Wednesday, May 26, 2010

Just When I thought I'd Run Out of Ways to Hurt Myself

So, I have basically managed in just thirty short years to injure myself in a surprising number of ways. I have fallen down more times than I can count, breaking my foot/ankle three times. I've had some amazingly gruesome cuts all received in mind-numbingly dull ways. 13 stitches from cleaning a light fixture, anyone. And the piece de resistance, I am the only person I know who has paper-cut my eyeball. No, you read it right. Paper cut my eyeball. Any time you can make your doctor say, "you did what?" you know you've really done something. I thought I was getting a really cool eye patch, but alas I'm not near cool enough to rock the pirate look.
But even the eye didn't keep me down for long. I was back in the gym the next day. Now, however I have managed to do something that astounds even me. I don't even know what to call such an injury. You know how little kids bump their heads and get what is called a goose egg bump? Well, I have one. On  the top of my foot. For real.

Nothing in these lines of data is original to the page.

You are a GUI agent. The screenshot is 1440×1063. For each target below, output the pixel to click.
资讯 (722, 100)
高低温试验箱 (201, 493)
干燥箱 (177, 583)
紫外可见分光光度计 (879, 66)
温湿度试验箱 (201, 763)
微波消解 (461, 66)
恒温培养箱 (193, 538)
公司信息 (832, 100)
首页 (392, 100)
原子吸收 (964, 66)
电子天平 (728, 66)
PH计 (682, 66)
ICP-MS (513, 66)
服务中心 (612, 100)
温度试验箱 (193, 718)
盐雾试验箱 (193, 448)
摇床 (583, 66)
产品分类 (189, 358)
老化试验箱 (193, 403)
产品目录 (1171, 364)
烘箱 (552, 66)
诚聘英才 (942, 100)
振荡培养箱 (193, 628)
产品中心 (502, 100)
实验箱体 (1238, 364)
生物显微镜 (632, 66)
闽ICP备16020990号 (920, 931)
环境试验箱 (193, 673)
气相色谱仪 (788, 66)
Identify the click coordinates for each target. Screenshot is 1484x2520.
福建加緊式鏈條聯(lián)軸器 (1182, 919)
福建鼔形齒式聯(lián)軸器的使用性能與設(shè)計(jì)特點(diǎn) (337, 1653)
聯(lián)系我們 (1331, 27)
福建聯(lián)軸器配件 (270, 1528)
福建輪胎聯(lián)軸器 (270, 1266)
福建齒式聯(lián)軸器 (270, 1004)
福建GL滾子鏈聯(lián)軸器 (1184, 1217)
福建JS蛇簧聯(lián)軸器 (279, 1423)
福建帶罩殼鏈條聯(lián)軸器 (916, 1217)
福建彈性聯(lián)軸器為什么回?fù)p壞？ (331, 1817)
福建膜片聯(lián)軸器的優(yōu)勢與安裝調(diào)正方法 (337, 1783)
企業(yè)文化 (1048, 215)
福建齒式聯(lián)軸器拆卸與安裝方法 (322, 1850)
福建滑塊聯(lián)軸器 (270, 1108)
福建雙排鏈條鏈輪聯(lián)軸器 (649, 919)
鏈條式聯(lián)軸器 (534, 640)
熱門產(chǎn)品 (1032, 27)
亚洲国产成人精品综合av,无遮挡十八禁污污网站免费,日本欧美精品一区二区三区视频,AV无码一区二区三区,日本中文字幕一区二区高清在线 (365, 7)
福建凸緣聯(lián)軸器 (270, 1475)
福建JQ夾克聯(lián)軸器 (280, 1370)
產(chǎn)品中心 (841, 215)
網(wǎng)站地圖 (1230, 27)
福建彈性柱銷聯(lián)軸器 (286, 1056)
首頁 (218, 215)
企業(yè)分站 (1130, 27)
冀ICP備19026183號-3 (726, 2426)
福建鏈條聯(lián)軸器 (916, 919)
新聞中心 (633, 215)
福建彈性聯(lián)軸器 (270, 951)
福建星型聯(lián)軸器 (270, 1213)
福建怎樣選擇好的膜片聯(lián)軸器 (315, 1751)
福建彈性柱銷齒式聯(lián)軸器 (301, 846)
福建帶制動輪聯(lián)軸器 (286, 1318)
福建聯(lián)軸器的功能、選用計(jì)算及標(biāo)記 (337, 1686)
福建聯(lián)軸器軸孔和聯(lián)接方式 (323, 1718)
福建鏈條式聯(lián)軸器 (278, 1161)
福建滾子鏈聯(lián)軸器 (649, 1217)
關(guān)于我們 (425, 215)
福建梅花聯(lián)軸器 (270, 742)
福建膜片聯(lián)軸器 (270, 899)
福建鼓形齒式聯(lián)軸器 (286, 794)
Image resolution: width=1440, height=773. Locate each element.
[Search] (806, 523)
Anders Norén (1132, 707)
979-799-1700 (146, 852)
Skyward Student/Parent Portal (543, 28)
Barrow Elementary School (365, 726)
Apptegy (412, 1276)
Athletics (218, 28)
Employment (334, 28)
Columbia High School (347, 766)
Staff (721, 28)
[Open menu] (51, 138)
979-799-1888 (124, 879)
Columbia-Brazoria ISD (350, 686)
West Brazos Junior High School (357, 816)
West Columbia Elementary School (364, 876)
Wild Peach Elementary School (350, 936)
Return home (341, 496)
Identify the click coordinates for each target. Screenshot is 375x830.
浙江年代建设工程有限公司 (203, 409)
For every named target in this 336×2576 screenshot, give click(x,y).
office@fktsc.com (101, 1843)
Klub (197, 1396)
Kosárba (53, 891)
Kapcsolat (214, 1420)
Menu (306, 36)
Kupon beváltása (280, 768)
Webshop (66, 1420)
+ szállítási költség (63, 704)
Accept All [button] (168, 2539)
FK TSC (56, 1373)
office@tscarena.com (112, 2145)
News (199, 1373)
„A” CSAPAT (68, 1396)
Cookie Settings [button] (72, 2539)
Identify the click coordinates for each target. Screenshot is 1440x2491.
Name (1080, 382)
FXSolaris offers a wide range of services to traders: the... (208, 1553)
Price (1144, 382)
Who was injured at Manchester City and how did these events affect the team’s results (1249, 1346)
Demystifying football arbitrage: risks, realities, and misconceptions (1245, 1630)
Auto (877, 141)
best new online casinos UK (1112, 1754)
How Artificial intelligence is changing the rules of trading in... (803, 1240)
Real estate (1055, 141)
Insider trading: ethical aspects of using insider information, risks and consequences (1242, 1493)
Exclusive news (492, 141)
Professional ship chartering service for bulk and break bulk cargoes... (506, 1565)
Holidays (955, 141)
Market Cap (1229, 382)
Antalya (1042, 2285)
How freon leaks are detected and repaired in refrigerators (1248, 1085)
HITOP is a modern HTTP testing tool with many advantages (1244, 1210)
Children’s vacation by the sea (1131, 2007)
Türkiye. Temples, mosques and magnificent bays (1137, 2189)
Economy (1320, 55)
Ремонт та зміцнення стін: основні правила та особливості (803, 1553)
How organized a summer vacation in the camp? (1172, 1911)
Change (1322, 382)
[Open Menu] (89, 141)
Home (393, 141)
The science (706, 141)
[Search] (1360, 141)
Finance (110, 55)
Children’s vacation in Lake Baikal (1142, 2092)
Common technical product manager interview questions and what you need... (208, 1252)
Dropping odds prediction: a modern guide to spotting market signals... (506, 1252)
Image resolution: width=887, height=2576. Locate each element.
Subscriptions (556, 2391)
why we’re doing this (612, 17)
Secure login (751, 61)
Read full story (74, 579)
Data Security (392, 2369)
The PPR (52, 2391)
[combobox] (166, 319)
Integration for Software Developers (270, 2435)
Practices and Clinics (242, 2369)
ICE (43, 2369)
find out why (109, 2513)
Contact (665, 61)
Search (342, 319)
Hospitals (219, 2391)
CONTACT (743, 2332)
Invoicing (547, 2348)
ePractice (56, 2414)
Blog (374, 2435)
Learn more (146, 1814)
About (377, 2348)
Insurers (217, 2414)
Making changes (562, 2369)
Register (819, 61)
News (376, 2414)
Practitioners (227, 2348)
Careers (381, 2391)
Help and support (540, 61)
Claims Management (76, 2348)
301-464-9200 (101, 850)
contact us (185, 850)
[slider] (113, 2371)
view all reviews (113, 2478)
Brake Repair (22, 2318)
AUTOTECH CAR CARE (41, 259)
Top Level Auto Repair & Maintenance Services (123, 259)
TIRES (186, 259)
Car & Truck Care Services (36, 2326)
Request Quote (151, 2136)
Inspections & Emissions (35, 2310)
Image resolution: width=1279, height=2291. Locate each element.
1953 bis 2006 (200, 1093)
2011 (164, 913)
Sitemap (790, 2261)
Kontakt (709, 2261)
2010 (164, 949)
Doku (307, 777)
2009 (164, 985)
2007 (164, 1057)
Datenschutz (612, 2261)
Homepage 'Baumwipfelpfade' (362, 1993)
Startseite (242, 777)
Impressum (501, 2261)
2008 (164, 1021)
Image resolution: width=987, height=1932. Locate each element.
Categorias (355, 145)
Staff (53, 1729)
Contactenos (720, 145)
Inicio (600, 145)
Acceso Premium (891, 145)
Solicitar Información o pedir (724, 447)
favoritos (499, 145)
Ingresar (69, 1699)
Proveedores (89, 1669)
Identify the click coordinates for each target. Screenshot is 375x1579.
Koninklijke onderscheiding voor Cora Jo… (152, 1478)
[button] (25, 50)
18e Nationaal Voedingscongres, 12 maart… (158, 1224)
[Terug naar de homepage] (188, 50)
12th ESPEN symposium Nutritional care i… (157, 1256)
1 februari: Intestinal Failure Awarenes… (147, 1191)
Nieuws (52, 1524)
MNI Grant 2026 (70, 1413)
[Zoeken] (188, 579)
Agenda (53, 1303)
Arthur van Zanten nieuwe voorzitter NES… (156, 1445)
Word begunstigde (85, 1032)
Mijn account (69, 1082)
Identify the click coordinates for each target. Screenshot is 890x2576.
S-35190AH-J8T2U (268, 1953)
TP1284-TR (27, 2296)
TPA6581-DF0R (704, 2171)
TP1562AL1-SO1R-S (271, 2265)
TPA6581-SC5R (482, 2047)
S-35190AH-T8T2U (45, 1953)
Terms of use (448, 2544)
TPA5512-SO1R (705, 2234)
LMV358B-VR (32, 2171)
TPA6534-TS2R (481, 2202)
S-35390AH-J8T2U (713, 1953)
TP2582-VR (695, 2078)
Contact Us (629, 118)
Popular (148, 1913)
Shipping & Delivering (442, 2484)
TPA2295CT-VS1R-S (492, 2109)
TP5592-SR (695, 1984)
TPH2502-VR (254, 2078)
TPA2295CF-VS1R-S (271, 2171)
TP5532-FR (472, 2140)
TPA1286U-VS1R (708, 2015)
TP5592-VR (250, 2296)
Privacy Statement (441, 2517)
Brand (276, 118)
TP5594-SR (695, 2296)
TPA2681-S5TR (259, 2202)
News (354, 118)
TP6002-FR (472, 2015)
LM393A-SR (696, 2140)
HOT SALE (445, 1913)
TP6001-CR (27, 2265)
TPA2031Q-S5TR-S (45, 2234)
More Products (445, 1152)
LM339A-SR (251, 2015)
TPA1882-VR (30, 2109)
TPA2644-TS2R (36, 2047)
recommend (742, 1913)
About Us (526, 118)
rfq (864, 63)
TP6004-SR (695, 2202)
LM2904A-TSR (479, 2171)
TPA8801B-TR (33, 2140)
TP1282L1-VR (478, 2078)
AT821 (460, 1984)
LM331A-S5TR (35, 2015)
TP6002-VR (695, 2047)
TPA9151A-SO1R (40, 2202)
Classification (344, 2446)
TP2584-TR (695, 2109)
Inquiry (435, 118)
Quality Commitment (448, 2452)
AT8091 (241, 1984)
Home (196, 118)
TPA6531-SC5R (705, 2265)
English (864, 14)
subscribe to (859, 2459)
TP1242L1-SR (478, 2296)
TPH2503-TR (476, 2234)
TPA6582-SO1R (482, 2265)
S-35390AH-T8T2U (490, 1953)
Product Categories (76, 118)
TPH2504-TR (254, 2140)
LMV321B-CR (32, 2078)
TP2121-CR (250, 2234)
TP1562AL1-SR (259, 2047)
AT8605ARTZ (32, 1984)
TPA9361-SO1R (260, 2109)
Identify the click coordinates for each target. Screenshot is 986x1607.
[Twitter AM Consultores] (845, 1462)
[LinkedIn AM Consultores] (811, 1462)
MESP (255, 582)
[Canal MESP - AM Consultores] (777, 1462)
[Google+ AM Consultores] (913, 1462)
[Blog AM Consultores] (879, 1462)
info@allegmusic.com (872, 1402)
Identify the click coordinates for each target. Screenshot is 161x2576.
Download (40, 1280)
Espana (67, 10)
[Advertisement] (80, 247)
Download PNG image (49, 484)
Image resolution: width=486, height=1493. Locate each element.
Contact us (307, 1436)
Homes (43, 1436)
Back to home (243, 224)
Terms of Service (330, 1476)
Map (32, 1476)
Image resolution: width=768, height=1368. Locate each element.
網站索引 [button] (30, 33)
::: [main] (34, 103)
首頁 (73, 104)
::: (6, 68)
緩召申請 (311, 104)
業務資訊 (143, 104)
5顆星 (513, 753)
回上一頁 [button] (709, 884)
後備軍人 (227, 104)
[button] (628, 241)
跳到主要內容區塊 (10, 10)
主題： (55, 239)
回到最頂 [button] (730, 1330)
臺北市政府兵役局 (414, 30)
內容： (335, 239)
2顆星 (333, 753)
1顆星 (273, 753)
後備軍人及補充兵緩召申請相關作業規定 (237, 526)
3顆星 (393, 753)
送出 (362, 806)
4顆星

I could explain, but it's a really long story and I come off not too bright. So we;ll just say that I dropped something large and ridiculous (not ridiculously large, just to be clear) on my foot. Now I can't stand to walk on it and it throbs with my heartbeat as it has swollen to about half again its normal size. I actually have a hump-backed foot. WTH???
I am still able to break out the trusty hula hoop which I have made it up to about 20 minutes on. (did I mention that it's a 5 lb hula hoop) And I can of course work on my arms. So I fully expect to have some rockin' guns by the time my foot heals up. I guess I can look forward to the pool. But I just wanted to state for the record that this SUCKS! I am really the worst patient. Any other time I would scheme for ways to lay around with my feet up. But now, damn it! I hate the ice and the elevation and I hate having to alter my eating plan to account for the lack of calorie burn.
Guess I'll hobble off on vacation. And really, who am I kidding? Like I was going ot do a lot of exercising on vacation. I can still paddle a canoe and cast a fishing pole. All in all it should be a normal vacation.

1 comment:

  1. So sorry about your foot...but I understand what you are saying...I stepped in a hole at my sisters and turned my ankle to hear something pop...had to hobble around for a couple days...sad part is I knew the hole was there...i just hadn't been paying attention...Have a blast on vacation!!